На миру, как говорят, и смерть красна, и горе в общем котле не такое горькое. Жанель взяла себя в руки. Начала работать, разговаривала с людьми, и все-таки каждый день, каждую минуту она чувствовала, что перешла страшную грань, что те четыре счастливых предвоенных года канули в вечность и не вернутся больше никогда. Коспан был для нее не просто мужем, он был человеком, впервые открывшим ей вкус счастья, пробудившим ее к жизни. Все это прошло навсегда, она это понимала. Опять вернулось к ней ее холодное одиночество, сиротство.


…И вновь она видит комнату, полную женщин, но это уже другая комната. [1]


…Низкий потолок, узкое окно, затянутое тонкой овечьей брюшиной, длинная казахская печь, разделяющая комнату пополам, вмазанный в печь почерневший казан, там что-то кипит, бурлит, валит пар…

Старухи двигались медлительно и важно, говорили таинственным шепотом, на лицах их лежали горестные тени, некая печать мрачной торжественности, у иных вырывался тяжкий вздох-отрыжка — угхх… Тошнотворный дух мясного варева, сырой запах земляной стены смешались с запахом болезни, неизбывной беды.

Совсем недавно Жанель исполнилось десять лет, а месяц назад ее мать слегла в постель. Маленькая Жанель сама топила печь, готовила еду, как могла ухаживала за матерью. Она была уверена, что болезнь скоро пройдет, и мама встанет; ни о чем страшном она не думала.

Первый раз она испугалась, когда разыгрался сильный приступ. После этого приступы участились. Мать таяла на глазах. Жанель теперь подолгу сидела возле постели, держала худую руку, умоляюще просила;

— Апа, пожалуйста, не умирай.

— Не умру, родная, не бойся, — успокаивала ее мать. — Как же я умру, куда же я тебя-то дену…

В то утро Жанель едва проснулась, почувствовала приближение чего-то зловещего…

— Поднимите ей голову!

— Воды, воды!

Женщины сновали взад-вперед, переглядывались с каким-то странным воровато-испуганным выражением. Присутствие в комнате человека, подошедшего к страшному порогу, угнетало всех. Жанель, как испуганный цыпленок, забилась в угол.

— Подведите к ней Жанель. Пусть попрощаются.

Тетушка Уштап взяла ее за руку. Дрожа всем телом, Жанель приблизилась.
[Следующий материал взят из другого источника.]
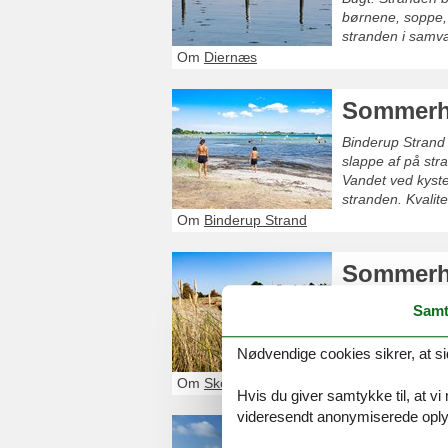
børnene, soppe, g
stranden i samvæ
stranden.
Om
Diernæs
Sommerhu
Binderup Strand 
slappe af på str
Vandet ved kyste
stranden. Kvalite
Om
Binderup Strand
Sommerh
Skovmose er et f
Samt
historiske sevær
er ligeledes inde
Nødvendige cookies sikrer, at si
Om
Skovmose
Hvis du giver samtykke til, at vi
videresendt anonymiserede oplys
Sommerhu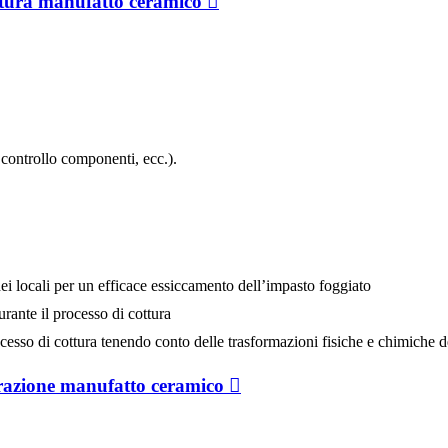
ura manufatto ceramico
 controllo componenti, ecc.).
ei locali per un efficace essiccamento dell’impasto foggiato
urante il processo di cottura
rocesso di cottura tenendo conto delle trasformazioni fisiche e chimiche d
zione manufatto ceramico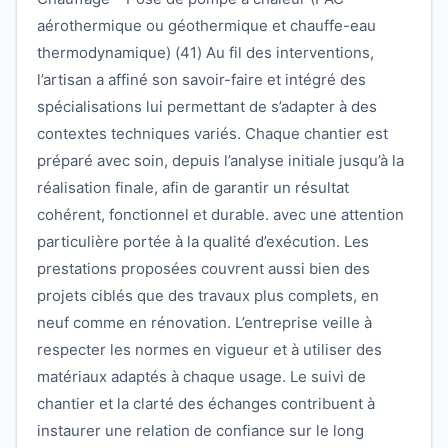
aérothermique ou géothermique et chauffe-eau
thermodynamique) (41) Au fil des interventions,
l’artisan a affiné son savoir-faire et intégré des
spécialisations lui permettant de s’adapter à des
contextes techniques variés. Chaque chantier est
préparé avec soin, depuis l’analyse initiale jusqu’à la
réalisation finale, afin de garantir un résultat
cohérent, fonctionnel et durable. avec une attention
particulière portée à la qualité d’exécution. Les
prestations proposées couvrent aussi bien des
projets ciblés que des travaux plus complets, en
neuf comme en rénovation. L’entreprise veille à
respecter les normes en vigueur et à utiliser des
matériaux adaptés à chaque usage. Le suivi de
chantier et la clarté des échanges contribuent à
instaurer une relation de confiance sur le long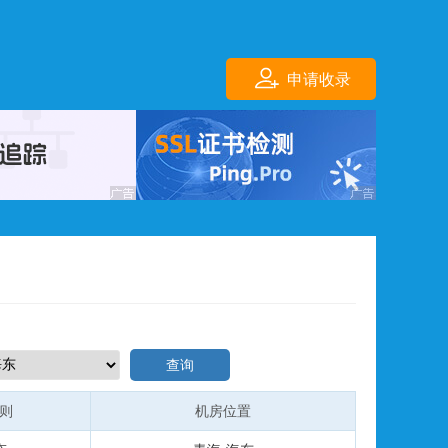
申请收录
查询
规则
机房位置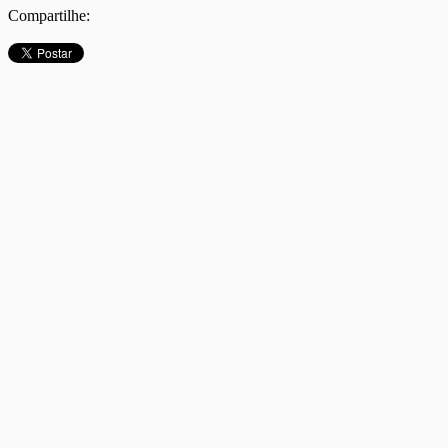
Compartilhe: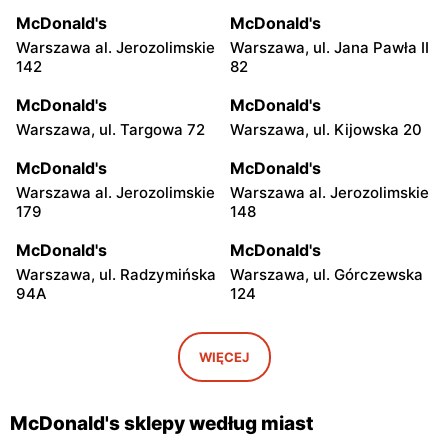
McDonald's
McDonald's
Warszawa al. Jerozolimskie
Warszawa, ul. Jana Pawła II
142
82
McDonald's
McDonald's
Warszawa, ul. Targowa 72
Warszawa, ul. Kijowska 20
McDonald's
McDonald's
Warszawa al. Jerozolimskie
Warszawa al. Jerozolimskie
179
148
McDonald's
McDonald's
Warszawa, ul. Radzymińska
Warszawa, ul. Górczewska
94A
124
McDonald's
McDonald's
Warszawa, ul. Grochowska
Warszawa, ul. Łopuszańska
WIĘCEJ
207
2
McDonald's
McDonald's
McDonald's sklepy według miast
Warszawa, ul. Wołoska 12
Warszawa, ul. Powsińska 31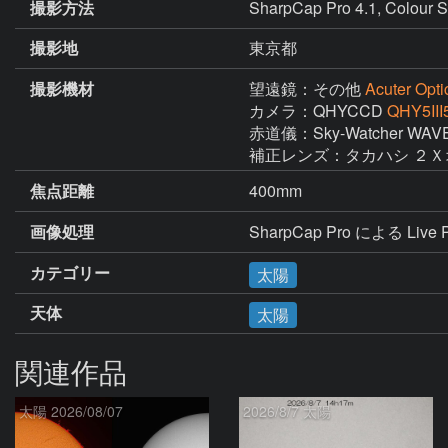
撮影方法
SharpCap Pro 4.1, Colour S
撮影地
東京都
撮影機材
望遠鏡：その他
Acuter Opt
カメラ：QHYCCD
QHY5III
赤道儀：Sky-Watcher WAVE 
補正レンズ：タカハシ ２
焦点距離
400mm
画像処理
SharpCap Pro による Live Pla
カテゴリー
太陽
天体
太陽
関連作品
太陽 2026/08/07
2026/8/7 太陽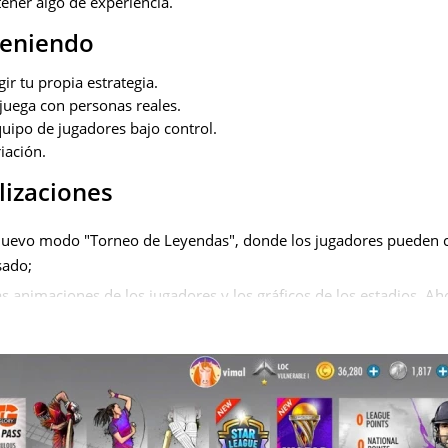
ener algo de experiencia.
teniendo
ir tu propia estrategia.
juega con personas reales.
uipo de jugadores bajo control.
riación.
lizaciones
nuevo modo "Torneo de Leyendas", donde los jugadores pueden 
sado;
s animaciones de los jugadores y los gráficos de los estadios. A
ealistas, y los estadios se ven más realistas;
tas que hacen el juego aún más emocionante. Sus comentarios a
ores a sumergirse mejor en la atmósfera del partido;
s opciones de personalización: ahora se puede personalizar no so
mbién su equipamiento. Crea un estilo único para cada equipo y 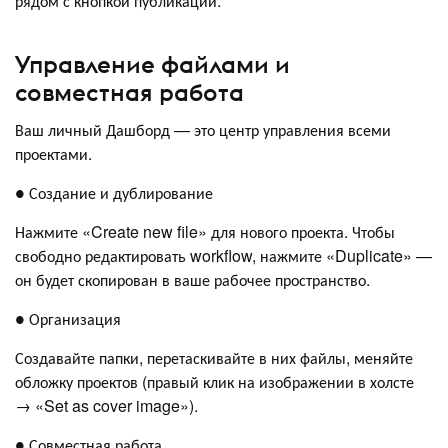
рядом с кнопкой публикации.
Управление файлами и
совместная работа
Ваш личный Дашборд — это центр управления всеми
проектами.
● Создание и дублирование
Нажмите «Create new file» для нового проекта. Чтобы
свободно редактировать workflow, нажмите «Duplicate» —
он будет скопирован в ваше рабочее пространство.
● Организация
Создавайте папки, перетаскивайте в них файлы, меняйте
обложку проектов (правый клик на изображении в холсте
→ «Set as cover image»).
● Совместная работа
Восковое заострившееся лицо матери с вытянутым подбородком потрясло ее. Стеклянные безжизненные глаза неподвижно уставились на Жанель. Это уже не была ее мать. Перед ней лежало нечто, почти уже не имеющее отношения к ее матери. Жанель заплакала.

…Тетушка Уштап связывала в узел бедные пожитки и беспрерывно что-то говорила.
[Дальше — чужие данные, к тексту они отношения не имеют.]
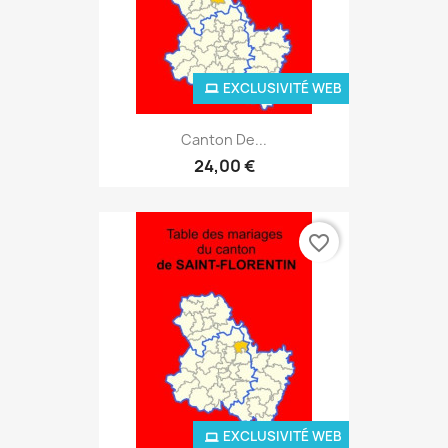
EXCLUSIVITÉ WEB
Canton De...
24,00 €
favorite_border
EXCLUSIVITÉ WEB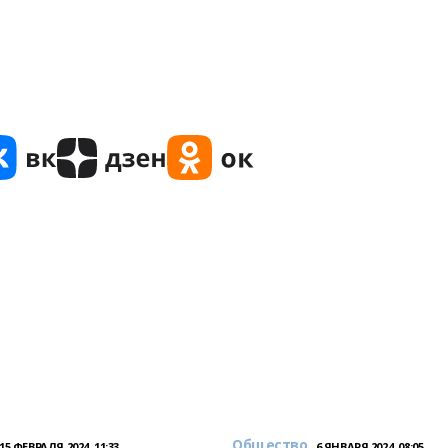
Общество
15 ФЕВРАЛЯ 2024, 11:33
6 ЯНВАРЯ 2024, 08:05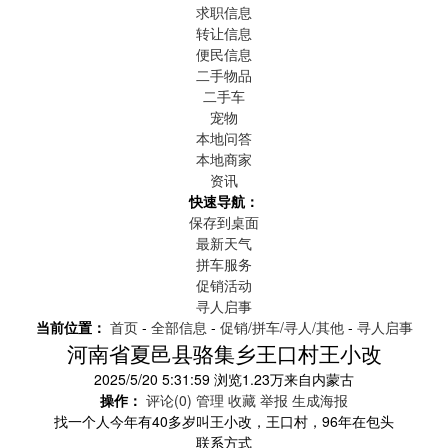
求职信息
转让信息
便民信息
二手物品
二手车
宠物
本地问答
本地商家
资讯
快速导航：
保存到桌面
最新天气
拼车服务
促销活动
寻人启事
当前位置：
首页
-
全部信息
-
促销/拼车/寻人/其他
-
寻人启事
河南省夏邑县骆集乡王口村王小改
2025/5/20 5:31:59
浏览
1.23万
来自
内蒙古
操作：
评论(0)
管理
收藏
举报
生成海报
找一个人今年有40多岁叫王小改，王口村，96年在包头
联系方式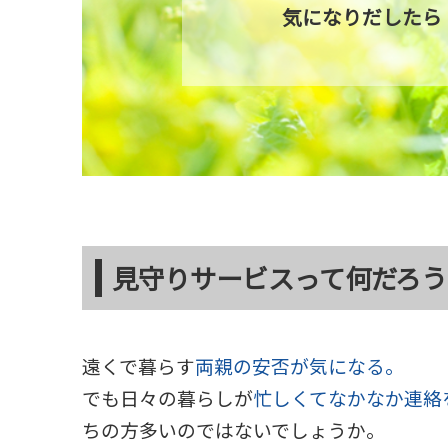
気になりだしたら
見守りサービスって何だろう
遠くで暮らす
両親の安否が気になる。
でも日々の暮らしが
忙しくてなかなか連絡
ちの方多いのではないでしょうか。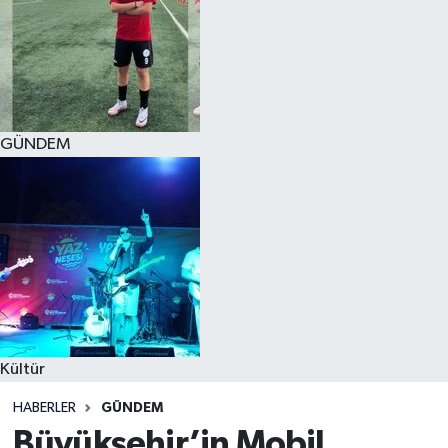
GÜNDEM
Kültür
HABERLER
GÜNDEM
Büyükşehir’in Mobil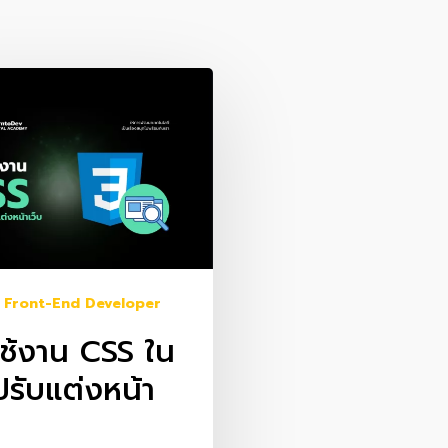
Front-End Developer
ช้งาน CSS ใน
รับแต่งหน้า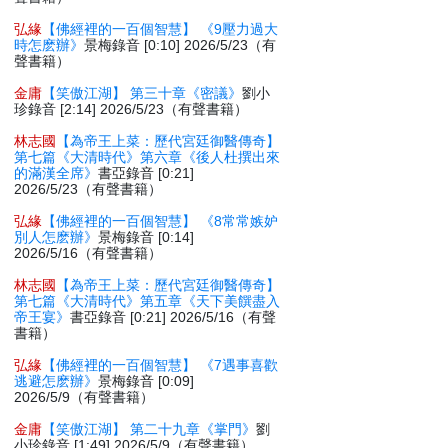
弘緣
【佛經裡的一百個智慧】 《9壓力過大
時怎麽辦》
景梅錄音 [0:10] 2026/5/23（有
聲書籍）
金庸
【笑傲江湖】 第三十章《密議》
劉小
珍錄音 [2:14] 2026/5/23（有聲書籍）
林志國
【為帝王上菜：歷代宮廷御醫傳奇】
第七篇《大清時代》第六章《後人杜撰出來
的滿漢全席》
書亞錄音 [0:21]
2026/5/23（有聲書籍）
弘緣
【佛經裡的一百個智慧】 《8常常嫉妒
別人怎麽辦》
景梅錄音 [0:14]
2026/5/16（有聲書籍）
林志國
【為帝王上菜：歷代宮廷御醫傳奇】
第七篇《大清時代》第五章《天下美饌盡入
帝王宴》
書亞錄音 [0:21] 2026/5/16（有聲
書籍）
弘緣
【佛經裡的一百個智慧】 《7遇事喜歡
逃避怎麽辦》
景梅錄音 [0:09]
2026/5/9（有聲書籍）
金庸
【笑傲江湖】 第二十九章《掌門》
劉
小珍錄音 [1:49] 2026/5/9（有聲書籍）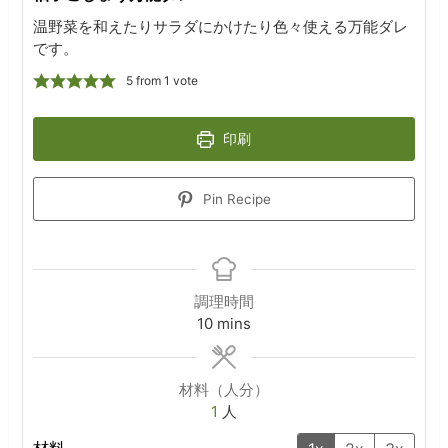
温野菜を和えたりサラダにかけたり色々使える万能ダレ
です。
5
from 1 vote
印刷
Pin Recipe
調理時間
minutes
10
mins
材料（人分）
1
人
材料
— Бедная сиротка, несчастный ребенок, не бойся — не оставим мы тебя одну. Воспитаю тебя не хуже, чем нашу Ибаш, все будем делить на вас двоих, как и раньше мы делили с твоей матушкой чашку айрана…

Муж Уштап Байсерке — двоюродный брат покойного отца Жанель. Других родственников у нее нет, и она это знает прекрасно.

Тетушку Уштап красавицей назвать было трудно — долговязая, сутулая, ширококостная и страшно худая, нос словно вдавлен в широкое лицо, широкие ноздри зияют, как норы. Голос ее одновременно и гнусав и визглив. Она деловито вытряхивала вещи, что-то беспрерывно говорила, не забывая временами попричитать над усопшей.